If ever there was an effective format for squashing creativity and thoughtfulness, a multiple choice test was it. Compare:

  • "Jane Eyre's interest in Mr. Rochester changed when he a) lost a leg, b) lost his sight, c) divorced his wife, d) all of the above."
  • "Compare the heroines in Jane Eyre and Madame Bovary. What were the primary circumstances or traits that formed their characters? How did these circumstances and traits affect what ultimately happened to them? Use examples from each novel to support your points."


Compare a test that gives you 54 MC questions and grid-in questions in 1 hour and 10 minutes (SAT math) with this test, which is a high school exit exam in mathematics in Ireland (but not the higher-level test; this one is called "Ordinary level."). Students must answer ~42 questions in 2.5 hours. For the higher-level test, check out the Honours level paper (~30 questions in 2.5 hours). Oh, and everyone takes TWO math exams at their chosen level, not just one. Honours English requires only 3 questions and one essay in nearly 3 hours. But you have to read and think.

The problem continues at the graduate school level, with the GRE math tests testing arithmetic (!) through geometry and no more. Even the math subject test relies on answering a lot of MC questions in a short period of time (66 in 170 minutes; google it). Again, you have to be able to answer the question quickly and move on to score well. No serious thought is required.

University hiring and tenure practices also rely on industrial metrics: number of publications and journal impact factors, number of grants and type (e.g. an NIH R01 has more prestige), number of clinical trials as PI, etc. They want people who can get lots of grants and churn out lots of papers. Finish and publish and move on! You should be submitting grant applications at every NIH deadline! Work all weekend if you have to! Just get it done! This stuff is important but it isn't everything.
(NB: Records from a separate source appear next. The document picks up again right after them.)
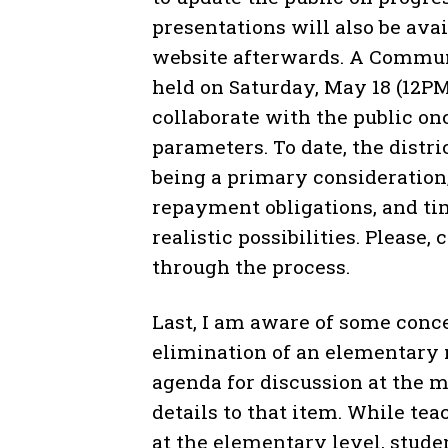
presentations will also be ava
website afterwards. A Communi
held on Saturday, May 18 (12P
collaborate with the public on
parameters. To date, the distr
being a primary consideration;
repayment obligations, and ti
realistic possibilities. Please,
through the process.
Last, I am aware of some conce
elimination of an elementary 
agenda for discussion at the 
details to that item. While te
at the elementary level, stud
The problem is that the tiger-science approach leaves no room for the creative thoughtful types who want to ponder a problem, find a new answer, and maybe create a new model (Grinity calls this way of thinking slow and deep). When we focus too much on work that derives from existing models ("normal science"), projects aimed at finding new models ("revolutionary science") can't get funded. They don't have enough preliminary data (because by the time they do, they aren't new ideas anymore). They're weird. They might not work out. Heaven forbid that something might not work out and we might not get an ROI (return on investment) on that project.

So the creative thoughtful intelligent types languish: they can't get an academic job or keep one (because you don't get tenure if you don't crank out lots of papers), the tiger-science way of thinking dominates academia...and everyone wonders why we haven't had a major breakthrough in theoretical physics since the 70s. It's because we've set things up that way. We are deliberately squandering our national creative and thoughtful talent in favor of impact factors.

Sorry, but the whole system is a mess. In putting so much of our emphasis on simplistic metrics like standardized test scores and journal impact factors, we've begun to discard creativity and thoughtfulness. Sure, we've made our schools and universities look "productive" in a narrow and industrially defined way, but ultimately, we'll run out of steam when the existing models get used up.

Thoughts? Thanks for reading this far.